Torna in campo Martinoni, cercato spesso dal play Guerra, ma i frequenti giochi a due non hanno fortuna, perché Orzinuovi difende forte.
Il primo tempo finisce 47 a 32 e si intuisce che per gli ospiti pa partita si faccia dura. La Logiman infatti spinge nel terzo periodo. A metà frazione arrivano tre triple in fila, una di Gnecchi e due di Chaves, che portano il vantaggio sul +21' ed il match è in ghiaccio. Prova a far male Martinoni ma il vantaggio della Logiman resta di tutto rispetto e l'ultimo quarto inizia sul 69 a 47.

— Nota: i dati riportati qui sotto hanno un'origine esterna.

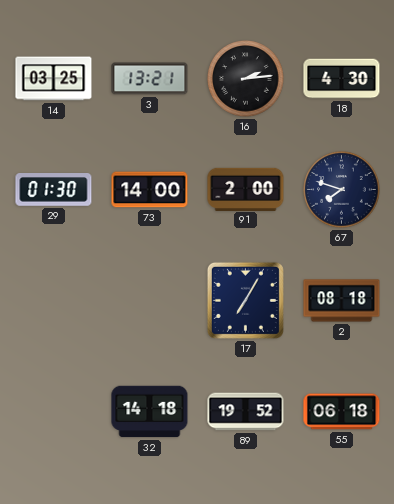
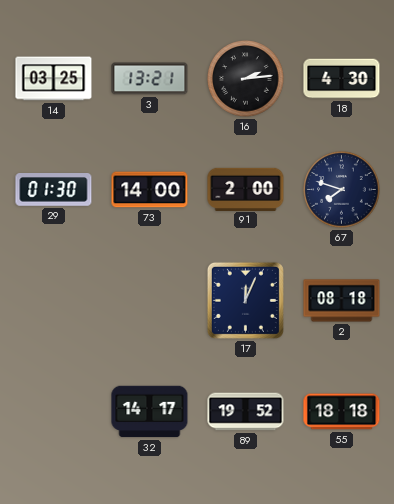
17: 7:05 -> 12:04
32: 14:18 -> 14:17
55: 06:18 -> 18:18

Molti giovani in campo nell'ultimo periodo di puro garbage time e primi punti in serie B per il giovanissimo Barbuto, classe 2008.
"Di solito approcciamo le partite meglio, però è stata una partita nella quale abbiamo sempre condotto anche se con alti e bassi", esordisce coach Gabrielli.

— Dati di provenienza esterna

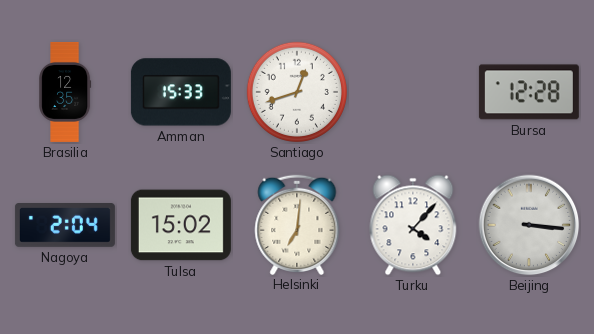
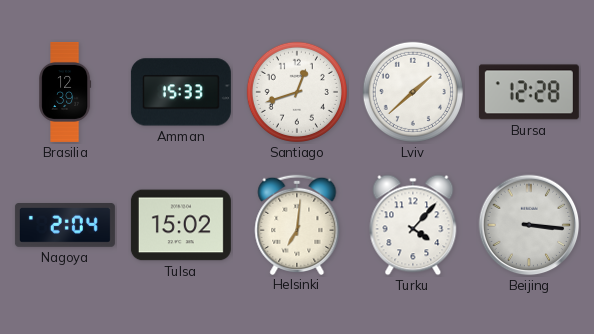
Brasilia: 12:35 -> 12:39
Lviv: none -> 1:38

"Casale è una squadra di giovani rampanti con qualche giocatore esperto, vanno sulle prime opzioni, a volte è difficile difendere su queste situazioni, sono giocatori che prendono il primo vantaggio e lo concludono. Ci hanno fatto un po' male a rimbalzo offensivo, il cinque su nove del primo quarto, la loro intimidazione, visto che ci hanno stoppato sei volte, sono giocatori atletici ma piano piano siamo riusciti a prendergli le misure, difendendo meglio, attaccando molto in post basso. Di solito non parlo dei singoli, ma Caversazio (24 punti, massimo stagionale n.d r.) è un giocatore che si vede poco ma fa tante cose importanti. Sono contento per lui, è un collante importante, un secondo playmaker in campo, ha preso fiducia subito con canestri facili perché costruiti di squadra. Tutti gli altri hanno fatto il proprio dovere, ho potuto gestire i minutaggi, usare quintetti che potranno tornare utili in futuro. Venturoli aveva qualche minuto nelle gambe ma ho preferito non rischiarlo. Prendiamoci altri due punti, contro una squadra giovane e brillante che ci ha impegnato in ogni secondo dell'azione. Per noi è stato un test importante, altri due punti in cascina, che ci portano a sei vittorie consecutive, viviamo giornata per giornata, ma con due punti in più.
Adesso abbiamo il riposo, recupereremo un po' di energie prima del match contro Omegna".